> **WHAT YOU WILL DO**
With the images set aside, retype every record below character for character.

> **EXCERPTED DATA**

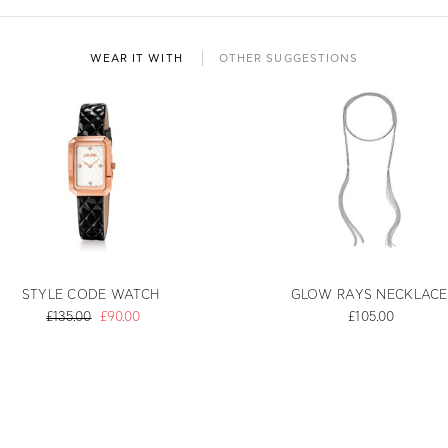
WEAR IT WITH
OTHER SUGGESTIONS
STYLE CODE WATCH
GLOW RAYS NECKLACE
£135.00
£90.00
£105.00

> **RESULT OF THE TASK**
WEAR IT WITH
OTHER SUGGESTIONS
STYLE CODE WATCH
GLOW RAYS NECKLACE
£135.00
£90.00
£105.00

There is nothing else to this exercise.